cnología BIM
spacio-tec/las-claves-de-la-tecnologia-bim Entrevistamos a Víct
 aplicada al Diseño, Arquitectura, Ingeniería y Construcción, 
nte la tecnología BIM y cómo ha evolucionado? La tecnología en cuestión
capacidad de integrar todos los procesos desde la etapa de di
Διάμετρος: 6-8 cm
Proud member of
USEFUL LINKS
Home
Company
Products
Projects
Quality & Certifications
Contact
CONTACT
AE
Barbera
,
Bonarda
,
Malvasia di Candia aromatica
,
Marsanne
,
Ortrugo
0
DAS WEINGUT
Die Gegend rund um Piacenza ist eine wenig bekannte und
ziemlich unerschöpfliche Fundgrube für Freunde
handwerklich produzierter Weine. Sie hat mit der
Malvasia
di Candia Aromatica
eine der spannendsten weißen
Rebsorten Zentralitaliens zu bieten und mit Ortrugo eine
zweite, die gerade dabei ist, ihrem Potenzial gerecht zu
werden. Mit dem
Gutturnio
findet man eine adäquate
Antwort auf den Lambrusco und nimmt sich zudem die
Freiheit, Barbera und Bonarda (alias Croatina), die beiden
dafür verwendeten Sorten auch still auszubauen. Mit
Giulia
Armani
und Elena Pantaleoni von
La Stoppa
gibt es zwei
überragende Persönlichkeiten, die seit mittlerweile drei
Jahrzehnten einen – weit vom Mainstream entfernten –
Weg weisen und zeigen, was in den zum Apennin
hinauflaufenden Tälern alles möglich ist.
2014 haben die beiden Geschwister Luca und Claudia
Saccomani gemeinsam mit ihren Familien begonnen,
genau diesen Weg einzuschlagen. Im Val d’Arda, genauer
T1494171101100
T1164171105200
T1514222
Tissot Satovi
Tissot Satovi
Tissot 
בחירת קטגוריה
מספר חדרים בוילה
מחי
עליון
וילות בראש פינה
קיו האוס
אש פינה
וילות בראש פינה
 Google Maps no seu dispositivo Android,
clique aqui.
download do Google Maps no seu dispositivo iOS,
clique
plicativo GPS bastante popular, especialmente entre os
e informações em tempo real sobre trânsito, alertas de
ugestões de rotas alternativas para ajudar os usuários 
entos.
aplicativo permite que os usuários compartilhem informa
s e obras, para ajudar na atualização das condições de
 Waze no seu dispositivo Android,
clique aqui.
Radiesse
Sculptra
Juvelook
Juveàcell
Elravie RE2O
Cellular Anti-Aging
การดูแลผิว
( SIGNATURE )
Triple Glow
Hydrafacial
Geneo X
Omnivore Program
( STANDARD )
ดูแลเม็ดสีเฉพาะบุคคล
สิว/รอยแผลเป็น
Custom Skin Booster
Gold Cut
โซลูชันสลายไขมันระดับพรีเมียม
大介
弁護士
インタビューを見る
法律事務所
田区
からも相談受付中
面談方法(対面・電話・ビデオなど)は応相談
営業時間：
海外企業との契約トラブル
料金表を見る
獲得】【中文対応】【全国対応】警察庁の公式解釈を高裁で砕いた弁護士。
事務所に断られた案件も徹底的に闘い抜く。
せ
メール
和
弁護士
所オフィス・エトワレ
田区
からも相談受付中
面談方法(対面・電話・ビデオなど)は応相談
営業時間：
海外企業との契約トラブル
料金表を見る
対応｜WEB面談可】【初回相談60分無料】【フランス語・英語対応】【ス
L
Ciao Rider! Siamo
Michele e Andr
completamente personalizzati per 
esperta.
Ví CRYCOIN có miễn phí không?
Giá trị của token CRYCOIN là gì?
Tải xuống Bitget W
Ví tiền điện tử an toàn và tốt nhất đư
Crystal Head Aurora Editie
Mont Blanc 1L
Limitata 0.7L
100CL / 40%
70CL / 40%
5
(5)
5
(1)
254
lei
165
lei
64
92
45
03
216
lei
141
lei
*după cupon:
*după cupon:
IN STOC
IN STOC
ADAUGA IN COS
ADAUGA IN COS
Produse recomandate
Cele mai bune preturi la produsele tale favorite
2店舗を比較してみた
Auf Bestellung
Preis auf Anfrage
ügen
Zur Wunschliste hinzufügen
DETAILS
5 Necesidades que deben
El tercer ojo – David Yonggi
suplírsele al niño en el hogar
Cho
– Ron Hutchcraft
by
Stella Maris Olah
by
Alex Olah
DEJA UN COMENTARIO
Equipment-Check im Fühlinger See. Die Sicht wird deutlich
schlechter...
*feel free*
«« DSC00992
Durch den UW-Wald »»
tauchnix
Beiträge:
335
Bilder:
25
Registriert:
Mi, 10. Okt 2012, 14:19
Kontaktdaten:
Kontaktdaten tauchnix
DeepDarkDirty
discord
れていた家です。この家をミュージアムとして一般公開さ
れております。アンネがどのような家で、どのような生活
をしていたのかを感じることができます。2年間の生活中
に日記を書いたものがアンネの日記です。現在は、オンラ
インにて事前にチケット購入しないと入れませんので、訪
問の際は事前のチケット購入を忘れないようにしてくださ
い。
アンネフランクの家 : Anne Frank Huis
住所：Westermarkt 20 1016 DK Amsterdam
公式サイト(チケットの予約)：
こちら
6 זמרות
──────
Instructions for the task
Transcribe each record exactly. Leave nothing out.

Finished task
cnología BIM
spacio-tec/las-claves-de-la-tecnologia-bim Entrevistamos a Víct
 aplicada al Diseño, Arquitectura, Ingeniería y Construcción, 
nte la tecnología BIM y cómo ha evolucionado? La tecnología en cuestión
capacidad de integrar todos los procesos desde la etapa de di
Διάμετρος: 6-8 cm
Proud member of
USEFUL LINKS
Home
Company
Products
Projects
Quality & Certifications
Contact
CONTACT
AE
Barbera
,
Bonarda
,
Malvasia di Candia aromatica
,
Marsanne
,
Ortrugo
0
DAS WEINGUT
Die Gegend rund um Piacenza ist eine wenig bekannte und
ziemlich unerschöpfliche Fundgrube für Freunde
handwerklich produzierter Weine. Sie hat mit der
Malvasia
di Candia Aromatica
eine der spannendsten weißen
Rebsorten Zentralitaliens zu bieten und mit Ortrugo eine
zweite, die gerade dabei ist, ihrem Potenzial gerecht zu
werden. Mit dem
Gutturnio
findet man eine adäquate
Antwort auf den Lambrusco und nimmt sich zudem die
Freiheit, Barbera und Bonarda (alias Croatina), die beiden
dafür verwendeten Sorten auch still auszubauen. Mit
Giulia
Armani
und Elena Pantaleoni von
La Stoppa
gibt es zwei
überragende Persönlichkeiten, die seit mittlerweile drei
Jahrzehnten einen – weit vom Mainstream entfernten –
Weg weisen und zeigen, was in den zum Apennin
hinauflaufenden Tälern alles möglich ist.
2014 haben die beiden Geschwister Luca und Claudia
Saccomani gemeinsam mit ihren Familien begonnen,
genau diesen Weg einzuschlagen. Im Val d’Arda, genauer
T1494171101100
T1164171105200
T1514222
Tissot Satovi
Tissot Satovi
Tissot 
בחירת קטגוריה
מספר חדרים בוילה
מחי
עליון
וילות בראש פינה
קיו האוס
אש פינה
וילות בראש פינה
 Google Maps no seu dispositivo Android,
clique aqui.
download do Google Maps no seu dispositivo iOS,
clique
plicativo GPS bastante popular, especialmente entre os
e informações em tempo real sobre trânsito, alertas de
ugestões de rotas alternativas para ajudar os usuários 
entos.
aplicativo permite que os usuários compartilhem informa
s e obras, para ajudar na atualização das condições de
 Waze no seu dispositivo Android,
clique aqui.
Radiesse
Sculptra
Juvelook
Juveàcell
Elravie RE2O
Cellular Anti-Aging
การดูแลผิว
( SIGNATURE )
Triple Glow
Hydrafacial
Geneo X
Omnivore Program
( STANDARD )
ดูแลเม็ดสีเฉพาะบุคคล
สิว/รอยแผลเป็น
Custom Skin Booster
Gold Cut
โซลูชันสลายไขมันระดับพรีเมียม
大介
弁護士
インタビューを見る
法律事務所
田区
からも相談受付中
面談方法(対面・電話・ビデオなど)は応相談
営業時間：
海外企業との契約トラブル
料金表を見る
獲得】【中文対応】【全国対応】警察庁の公式解釈を高裁で砕いた弁護士。
事務所に断られた案件も徹底的に闘い抜く。
せ
メール
和
弁護士
所オフィス・エトワレ
田区
からも相談受付中
面談方法(対面・電話・ビデオなど)は応相談
営業時間：
海外企業との契約トラブル
料金表を見る
対応｜WEB面談可】【初回相談60分無料】【フランス語・英語対応】【ス
L
Ciao Rider! Siamo
Michele e Andr
completamente personalizzati per 
esperta.
Ví CRYCOIN có miễn phí không?
Giá trị của token CRYCOIN là gì?
Tải xuống Bitget W
Ví tiền điện tử an toàn và tốt nhất đư
Crystal Head Aurora Editie
Mont Blanc 1L
Limitata 0.7L
100CL / 40%
70CL / 40%
5
(5)
5
(1)
254
lei
165
lei
64
92
45
03
216
lei
141
lei
*după cupon:
*după cupon:
IN STOC
IN STOC
ADAUGA IN COS
ADAUGA IN COS
Produse recomandate
Cele mai bune preturi la produsele tale favorite
2店舗を比較してみた
Auf Bestellung
Preis auf Anfrage
ügen
Zur Wunschliste hinzufügen
DETAILS
5 Necesidades que deben
El tercer ojo – David Yonggi
suplírsele al niño en el hogar
Cho
– Ron Hutchcraft
by
Stella Maris Olah
by
Alex Olah
DEJA UN COMENTARIO
Equipment-Check im Fühlinger See. Die Sicht wird deutlich
schlechter...
*feel free*
«« DSC00992
Durch den UW-Wald »»
tauchnix
Beiträge:
335
Bilder:
25
Registriert:
Mi, 10. Okt 2012, 14:19
Kontaktdaten:
Kontaktdaten tauchnix
DeepDarkDirty
discord
れていた家です。この家をミュージアムとして一般公開さ
れております。アンネがどのような家で、どのような生活
をしていたのかを感じることができます。2年間の生活中
に日記を書いたものがアンネの日記です。現在は、オンラ
インにて事前にチケット購入しないと入れませんので、訪
問の際は事前のチケット購入を忘れないようにしてくださ
い。
アンネフランクの家 : Anne Frank Huis
住所：Westermarkt 20 1016 DK Amsterdam
公式サイト(チケットの予約)：
こちら
6 זמרות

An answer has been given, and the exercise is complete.